Entries supplied.
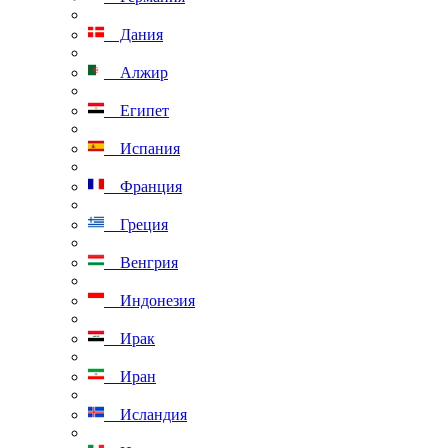
Дания
Алжир
Египет
Испания
Франция
Греция
Венгрия
Индонезия
Ирак
Иран
Исландия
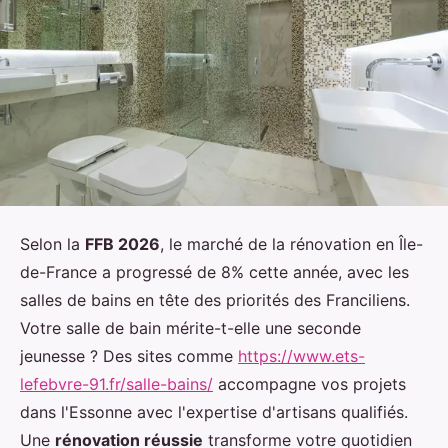
Selon la
FFB 2026
, le marché de la rénovation en Île-
de-France a progressé de 8% cette année, avec les
salles de bains en tête des priorités des Franciliens.
Votre salle de bain mérite-t-elle une seconde
jeunesse ? Des sites comme
https://www.ets-
lefebvre-91.fr/salle-bains/
accompagne vos projets
dans l'Essonne avec l'expertise d'artisans qualifiés.
Une
rénovation réussie
transforme votre quotidien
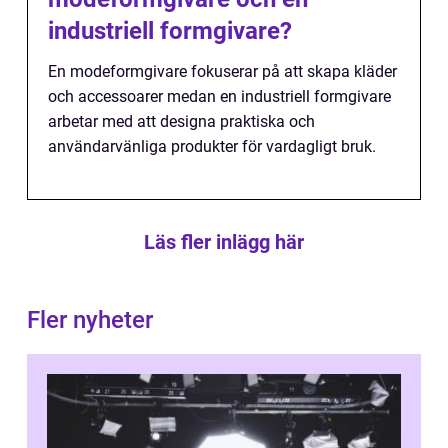
industriell formgivare?
En modeformgivare fokuserar på att skapa kläder
och accessoarer medan en industriell formgivare
arbetar med att designa praktiska och
användarvänliga produkter för vardagligt bruk.
Läs fler inlägg här
Fler nyheter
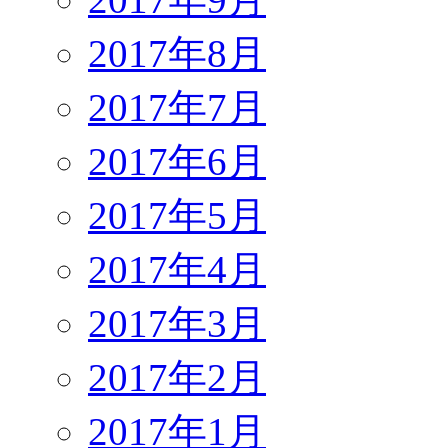
2017年8月
2017年7月
2017年6月
2017年5月
2017年4月
2017年3月
2017年2月
2017年1月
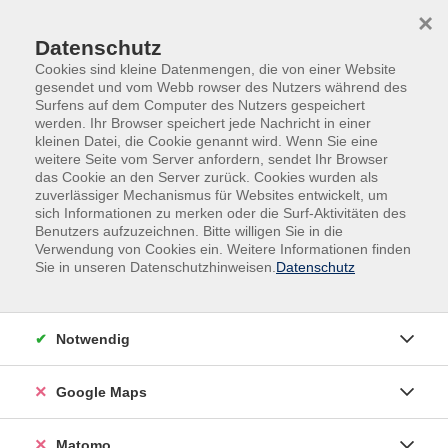
Skip to main content
Skip to page footer
×
Datenschutz
Cookies sind kleine Datenmengen, die von einer Website
gesendet und vom Webb rowser des Nutzers während des
Surfens auf dem Computer des Nutzers gespeichert
werden. Ihr Browser speichert jede Nachricht in einer
kleinen Datei, die Cookie genannt wird. Wenn Sie eine
weitere Seite vom Server anfordern, sendet Ihr Browser
das Cookie an den Server zurück. Cookies wurden als
zuverlässiger Mechanismus für Websites entwickelt, um
sich Informationen zu merken oder die Surf-Aktivitäten des
Gesundheit
Benutzers aufzuzeichnen. Bitte willigen Sie in die
Rund um Körper und Gesundheit | Hilfe zur
Verwendung von Cookies ein. Weitere Informationen finden
Sie in unseren Datenschutzhinweisen.
Datenschutz
Selbsthilfe
Frauenherzen schlagen anders
Herzinfarkt – eine Männerkrankheit?
Notwendig
In Kooperation mit der Gleichstellungsstelle und der
Stadtbibliothek Speyer.
Google Maps
Herzinfarkt – eine Männerkrankheit?
Matomo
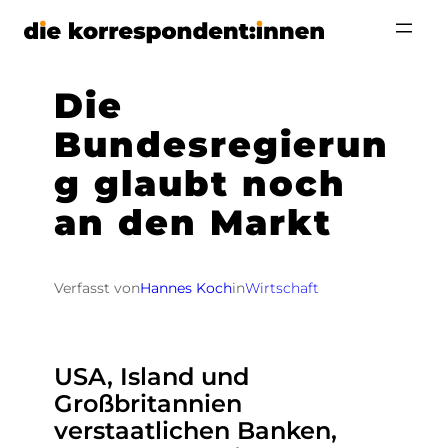
Zum
Inhalt
springen
Die
Bundesregierun
g glaubt noch
an den Markt
Verfasst von
Hannes Koch
in
Wirtschaft
USA, Island und
Großbritannien
verstaatlichen Banken,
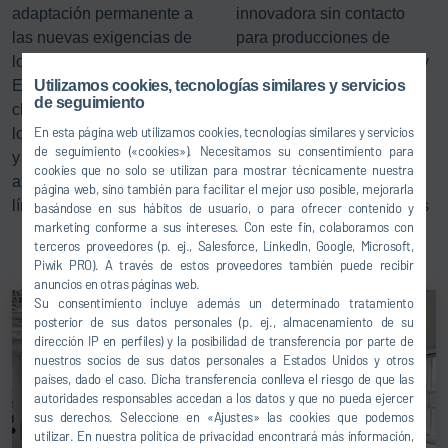
adaptación permanente a
innovadora sin contacto
las nuevas exigencias de
para producciones de
los vehículos modernos.
camiones y autobuses muy
El banco de ajuste de
complejas.
Utilizamos cookies, tecnologías similares y servicios
de seguimiento
chasis
x-wheel
establece
Obtenga más información
En esta página web utilizamos cookies, tecnologías similares y servicios
los estándares de medición
aquí sobre los fascinantes
de seguimiento («cookies»). Necesitamos su consentimiento para
y ajuste de la geometría
detalles de las funciones y
cookies que no solo se utilizan para mostrar técnicamente nuestra
axial del vehículo al final de
potenciales de nuestros
página web, sino también para facilitar el mejor uso posible, mejorarla
línea.
bancos de ajuste de chasis
basándose en sus hábitos de usuario, o para ofrecer contenido y
marketing conforme a sus intereses. Con este fin, colaboramos con
en el final de línea.
terceros proveedores (p. ej., Salesforce, LinkedIn, Google, Microsoft,
Piwik PRO). A través de estos proveedores también puede recibir
anuncios en otras páginas web.
Su consentimiento incluye además un determinado tratamiento
posterior de sus datos personales (p. ej., almacenamiento de su
dirección IP en perfiles) y la posibilidad de transferencia por parte de
nuestros socios de sus datos personales a Estados Unidos y otros
países, dado el caso. Dicha transferencia conlleva el riesgo de que las
autoridades responsables accedan a los datos y que no pueda ejercer
sus derechos. Seleccione en «Ajustes» las cookies que podemos
utilizar. En nuestra política de privacidad encontrará más información,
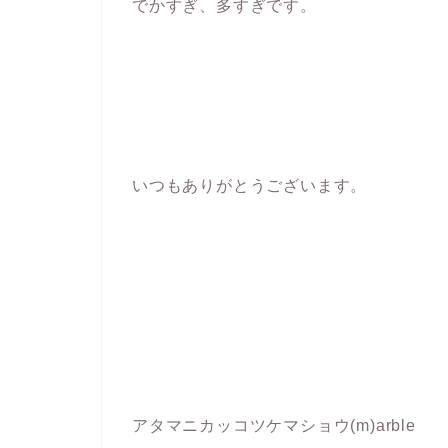
でかすぎ、多すぎです。
いつもありがとうございます。
アタマニカッコツケマショウ(m)arble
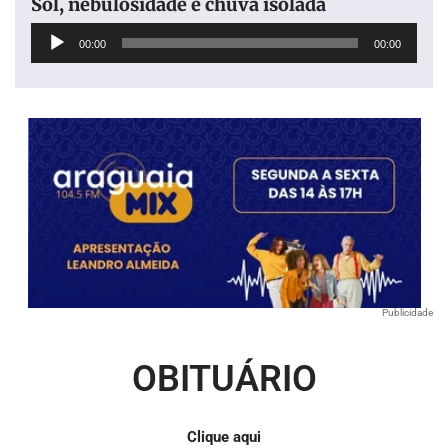
Sol, nebulosidade e chuva isolada
Tocador
00:00
00:00
de
áudio
Publicidade
OBITUÁRIO
Clique aqui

Requirement.
Output the material word for word, and keep the pictures out.

Answer.
Дания
Алжир
Египет
Испания
Франция
Греция
Венгрия
Индонезия
Ирак
Иран
Исландия
Selon la
FFB 2026
, le marché de la rénovation en Île-
de-France a progressé de 8% cette année, avec les
salles de bains en tête des priorités des Franciliens.
Votre salle de bain mérite-t-elle une seconde
jeunesse ? Des sites comme
https://www.ets-
lefebvre-91.fr/salle-bains/
accompagne vos projets
dans l'Essonne avec l'expertise d'artisans qualifiés.
Une
rénovation réussie
transforme votre quotidien
industriell formgivare?
En modeformgivare fokuserar på att skapa kläder
och accessoarer medan en industriell formgivare
arbetar med att designa praktiska och
användarvänliga produkter för vardagligt bruk.
Läs fler inlägg här
Fler nyheter
2017年8月
2017年7月
2017年6月
2017年5月
2017年4月
2017年3月
2017年2月
2017年1月
Skip to main content
Skip to page footer
×
Datenschutz
Cookies sind kleine Datenmengen, die von einer Website
gesendet und vom Webb rowser des Nutzers während des
Surfens auf dem Computer des Nutzers gespeichert
werden. Ihr Browser speichert jede Nachricht in einer
kleinen Datei, die Cookie genannt wird. Wenn Sie eine
weitere Seite vom Server anfordern, sendet Ihr Browser
das Cookie an den Server zurück. Cookies wurden als
zuverlässiger Mechanismus für Websites entwickelt, um
sich Informationen zu merken oder die Surf-Aktivitäten des
Gesundheit
Benutzers aufzuzeichnen. Bitte willigen Sie in die
Rund um Körper und Gesundheit | Hilfe zur
Verwendung von Cookies ein. Weitere Informationen finden
Sie in unseren Datenschutzhinweisen.
Datenschutz
Selbsthilfe
Frauenherzen schlagen anders
Herzinfarkt – eine Männerkrankheit?
Notwendig
In Kooperation mit der Gleichstellungsstelle und der
Stadtbibliothek Speyer.
Google Maps
Herzinfarkt – eine Männerkrankheit?
Matomo
Zum
Inhalt
springen
Die
Bundesregierun
g glaubt noch
an den Markt
Verfasst von
Hannes Koch
in
Wirtschaft
USA, Island und
Großbritannien
verstaatlichen Banken,
adaptación permanente a
innovadora sin contacto
las nuevas exigencias de
para producciones de
los vehículos modernos.
camiones y autobuses muy
El banco de ajuste de
complejas.
Utilizamos cookies, tecnologías similares y servicios
de seguimiento
chasis
x-wheel
establece
Obtenga más información
En esta página web utilizamos cookies, tecnologías similares y servicios
los estándares de medición
aquí sobre los fascinantes
de seguimiento («cookies»). Necesitamos su consentimiento para
y ajuste de la geometría
detalles de las funciones y
cookies que no solo se utilizan para mostrar técnicamente nuestra
axial del vehículo al final de
potenciales de nuestros
página web, sino también para facilitar el mejor uso posible, mejorarla
línea.
bancos de ajuste de chasis
basándose en sus hábitos de usuario, o para ofrecer contenido y
marketing conforme a sus intereses. Con este fin, colaboramos con
en el final de línea.
terceros proveedores (p. ej., Salesforce, LinkedIn, Google, Microsoft,
Piwik PRO). A través de estos proveedores también puede recibir
anuncios en otras páginas web.
Su consentimiento incluye además un determinado tratamiento
posterior de sus datos personales (p. ej., almacenamiento de su
dirección IP en perfiles) y la posibilidad de transferencia por parte de
nuestros socios de sus datos personales a Estados Unidos y otros
países, dado el caso. Dicha transferencia conlleva el riesgo de que las
autoridades responsables accedan a los datos y que no pueda ejercer
sus derechos. Seleccione en «Ajustes» las cookies que podemos
utilizar. En nuestra política de privacidad encontrará más información,
でかすぎ、多すぎです。
いつもありがとうございます。
アタマニカッコツケマショウ(m)arble
Sol, nebulosidade e chuva isolada
Tocador
00:00
00:00
de
áudio
Publicidade
OBITUÁRIO
Clique aqui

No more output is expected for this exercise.